■ TASK GOAL ■
Go line by line through the entries and show those that hold the string "sydneynsw".
━━━━
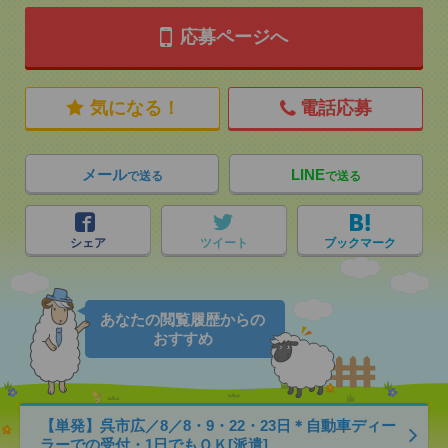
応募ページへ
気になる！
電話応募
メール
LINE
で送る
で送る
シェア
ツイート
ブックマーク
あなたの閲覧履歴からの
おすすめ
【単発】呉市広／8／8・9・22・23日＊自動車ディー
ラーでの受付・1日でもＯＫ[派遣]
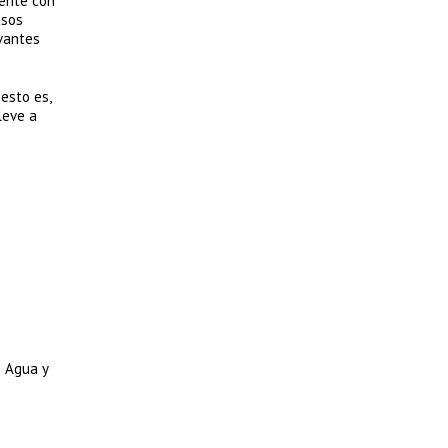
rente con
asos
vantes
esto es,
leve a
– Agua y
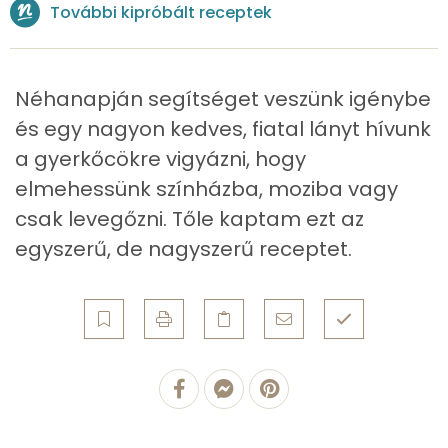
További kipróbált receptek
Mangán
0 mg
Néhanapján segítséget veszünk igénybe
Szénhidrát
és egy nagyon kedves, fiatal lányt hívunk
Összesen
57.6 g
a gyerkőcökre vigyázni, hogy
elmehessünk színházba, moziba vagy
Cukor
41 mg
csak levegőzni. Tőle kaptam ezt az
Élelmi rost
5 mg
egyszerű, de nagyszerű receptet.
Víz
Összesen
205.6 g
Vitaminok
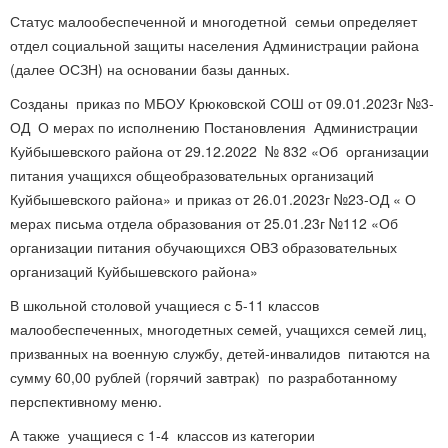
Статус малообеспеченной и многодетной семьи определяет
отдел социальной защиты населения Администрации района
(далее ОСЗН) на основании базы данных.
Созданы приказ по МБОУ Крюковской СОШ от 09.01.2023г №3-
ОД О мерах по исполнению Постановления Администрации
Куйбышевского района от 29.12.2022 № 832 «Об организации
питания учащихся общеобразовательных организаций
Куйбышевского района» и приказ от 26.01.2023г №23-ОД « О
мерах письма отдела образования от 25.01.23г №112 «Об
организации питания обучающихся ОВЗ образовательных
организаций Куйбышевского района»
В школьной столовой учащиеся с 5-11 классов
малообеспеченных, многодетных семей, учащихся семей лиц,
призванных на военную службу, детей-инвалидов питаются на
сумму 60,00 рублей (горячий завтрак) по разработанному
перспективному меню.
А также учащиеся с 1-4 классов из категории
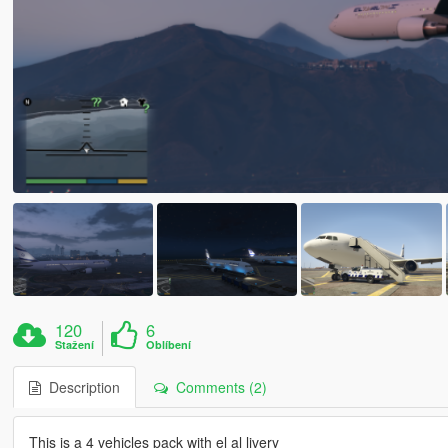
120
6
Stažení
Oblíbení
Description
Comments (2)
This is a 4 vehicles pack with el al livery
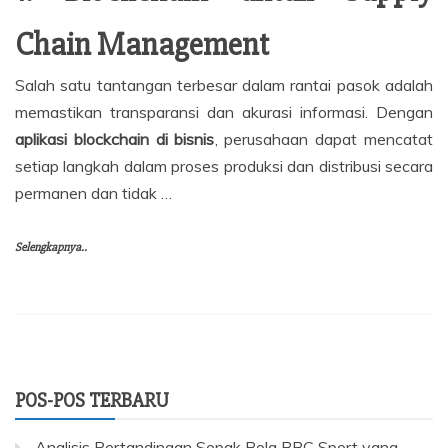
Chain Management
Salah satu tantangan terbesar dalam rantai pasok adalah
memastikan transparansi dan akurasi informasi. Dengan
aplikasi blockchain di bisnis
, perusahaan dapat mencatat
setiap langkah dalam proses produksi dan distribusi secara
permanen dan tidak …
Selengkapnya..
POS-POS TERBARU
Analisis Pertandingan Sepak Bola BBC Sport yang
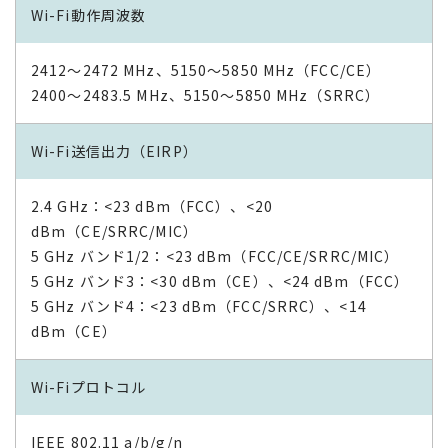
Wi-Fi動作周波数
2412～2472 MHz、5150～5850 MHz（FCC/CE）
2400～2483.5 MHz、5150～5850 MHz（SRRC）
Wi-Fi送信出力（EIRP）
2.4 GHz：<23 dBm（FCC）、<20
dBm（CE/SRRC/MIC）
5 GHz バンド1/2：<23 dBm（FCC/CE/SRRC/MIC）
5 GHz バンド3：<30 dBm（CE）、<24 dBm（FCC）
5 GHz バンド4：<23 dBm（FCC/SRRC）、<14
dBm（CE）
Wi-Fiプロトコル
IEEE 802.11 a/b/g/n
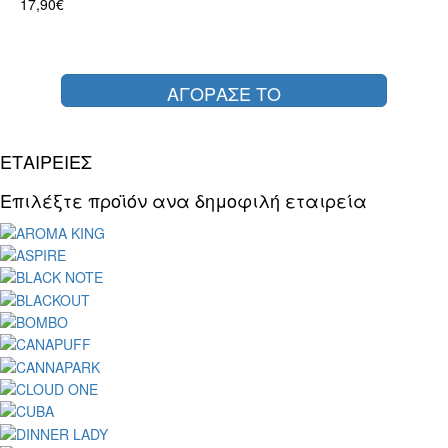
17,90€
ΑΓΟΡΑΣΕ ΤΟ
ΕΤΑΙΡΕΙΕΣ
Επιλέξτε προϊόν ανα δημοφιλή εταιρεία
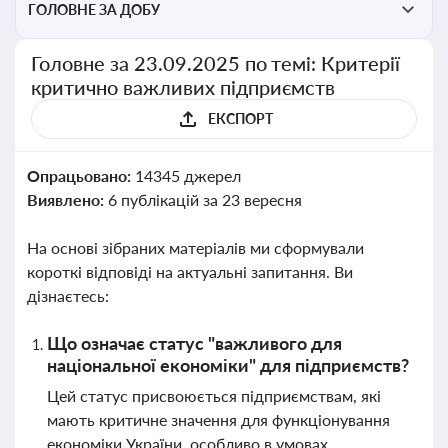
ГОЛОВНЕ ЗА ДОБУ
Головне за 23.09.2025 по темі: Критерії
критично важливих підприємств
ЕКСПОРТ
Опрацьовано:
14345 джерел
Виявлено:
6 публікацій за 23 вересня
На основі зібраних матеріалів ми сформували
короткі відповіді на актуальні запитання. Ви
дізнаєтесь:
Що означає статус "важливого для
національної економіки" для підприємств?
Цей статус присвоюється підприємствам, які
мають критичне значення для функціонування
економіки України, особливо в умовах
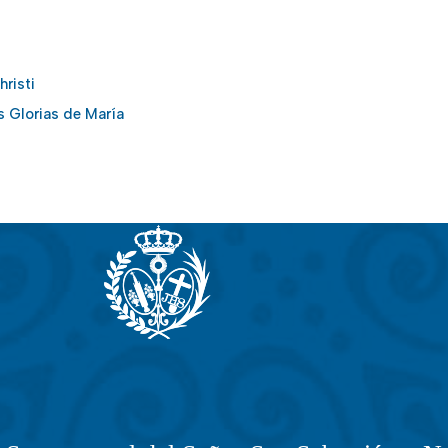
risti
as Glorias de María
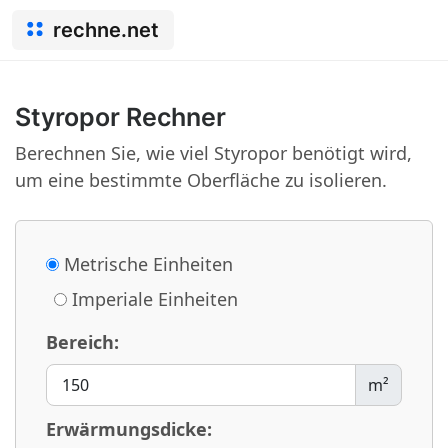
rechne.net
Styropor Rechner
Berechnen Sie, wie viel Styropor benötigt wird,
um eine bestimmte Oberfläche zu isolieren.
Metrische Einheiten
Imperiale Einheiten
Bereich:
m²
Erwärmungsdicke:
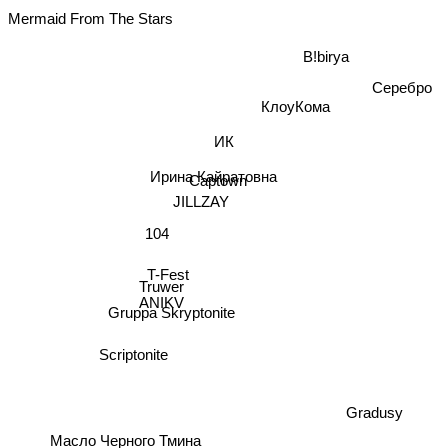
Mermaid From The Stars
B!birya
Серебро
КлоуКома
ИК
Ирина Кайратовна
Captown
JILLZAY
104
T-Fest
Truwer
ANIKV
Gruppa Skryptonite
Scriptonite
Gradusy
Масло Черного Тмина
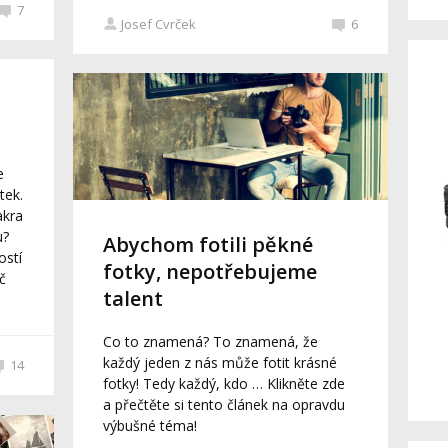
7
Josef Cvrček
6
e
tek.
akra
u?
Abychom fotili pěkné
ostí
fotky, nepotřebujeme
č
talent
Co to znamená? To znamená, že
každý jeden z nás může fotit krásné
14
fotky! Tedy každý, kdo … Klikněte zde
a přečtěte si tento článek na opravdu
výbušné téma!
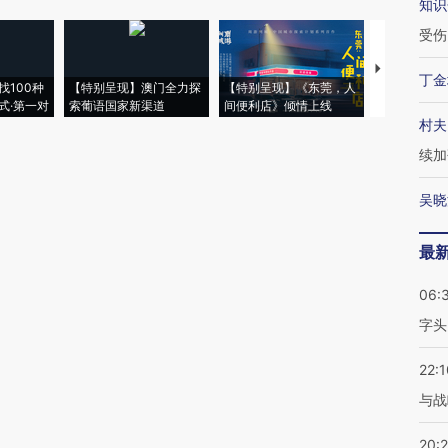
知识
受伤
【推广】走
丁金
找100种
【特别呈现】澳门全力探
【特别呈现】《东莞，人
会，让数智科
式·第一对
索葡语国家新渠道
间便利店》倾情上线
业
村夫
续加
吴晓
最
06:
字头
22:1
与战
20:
━━━━
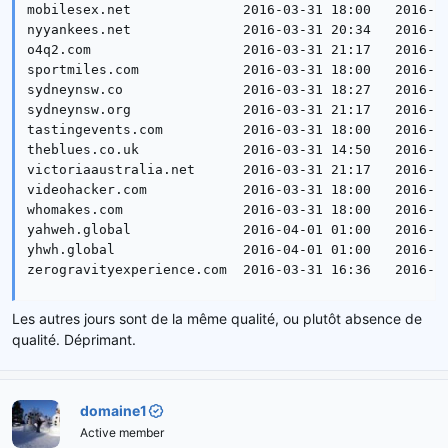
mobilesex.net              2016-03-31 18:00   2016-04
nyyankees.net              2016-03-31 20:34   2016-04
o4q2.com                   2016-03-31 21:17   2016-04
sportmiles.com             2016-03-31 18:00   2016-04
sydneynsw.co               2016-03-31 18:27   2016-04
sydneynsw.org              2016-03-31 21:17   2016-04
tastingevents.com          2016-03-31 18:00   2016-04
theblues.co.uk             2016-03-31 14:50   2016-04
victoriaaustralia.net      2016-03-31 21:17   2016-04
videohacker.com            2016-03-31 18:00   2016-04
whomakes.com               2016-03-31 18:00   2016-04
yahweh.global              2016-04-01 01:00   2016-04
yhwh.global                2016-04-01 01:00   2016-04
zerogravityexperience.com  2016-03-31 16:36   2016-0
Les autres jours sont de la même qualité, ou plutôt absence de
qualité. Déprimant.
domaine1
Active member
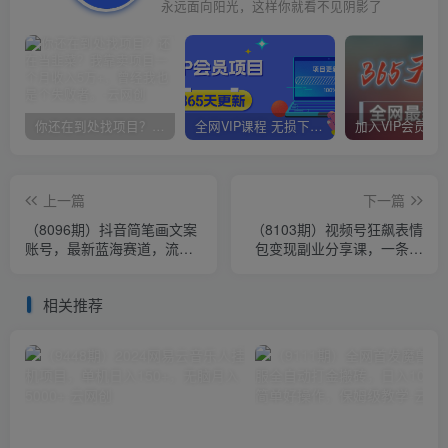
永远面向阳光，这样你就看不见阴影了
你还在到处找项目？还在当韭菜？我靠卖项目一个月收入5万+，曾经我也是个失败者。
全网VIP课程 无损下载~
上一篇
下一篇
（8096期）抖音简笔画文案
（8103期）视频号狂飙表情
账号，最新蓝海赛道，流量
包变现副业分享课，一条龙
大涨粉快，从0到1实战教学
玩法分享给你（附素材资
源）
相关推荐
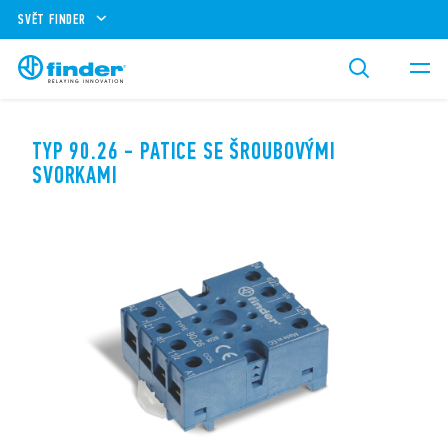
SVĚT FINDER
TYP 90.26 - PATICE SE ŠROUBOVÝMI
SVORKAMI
━━━━
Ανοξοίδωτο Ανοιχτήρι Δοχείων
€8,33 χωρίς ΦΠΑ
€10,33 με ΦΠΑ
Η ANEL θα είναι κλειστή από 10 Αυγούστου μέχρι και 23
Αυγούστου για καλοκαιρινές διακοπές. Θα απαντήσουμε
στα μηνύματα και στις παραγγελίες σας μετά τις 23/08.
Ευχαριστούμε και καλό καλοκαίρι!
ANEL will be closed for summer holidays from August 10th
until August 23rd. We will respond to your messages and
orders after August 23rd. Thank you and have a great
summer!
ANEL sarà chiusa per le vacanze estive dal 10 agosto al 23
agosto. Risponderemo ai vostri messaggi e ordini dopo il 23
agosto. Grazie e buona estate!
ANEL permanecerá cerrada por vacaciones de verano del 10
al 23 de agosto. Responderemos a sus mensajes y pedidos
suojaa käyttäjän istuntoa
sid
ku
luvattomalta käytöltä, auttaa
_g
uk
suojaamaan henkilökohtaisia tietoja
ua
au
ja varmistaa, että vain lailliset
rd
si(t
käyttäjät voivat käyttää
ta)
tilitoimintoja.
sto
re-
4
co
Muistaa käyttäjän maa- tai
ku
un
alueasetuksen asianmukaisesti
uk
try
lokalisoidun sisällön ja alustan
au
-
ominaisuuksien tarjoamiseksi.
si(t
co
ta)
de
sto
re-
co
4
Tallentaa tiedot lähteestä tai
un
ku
━━━━
■ ANSWER TO THIS PROBLEM ■
sydneynsw.co               2016-03-31 18:27   2016-04
sydneynsw.org              2016-03-31 21:17   2016-04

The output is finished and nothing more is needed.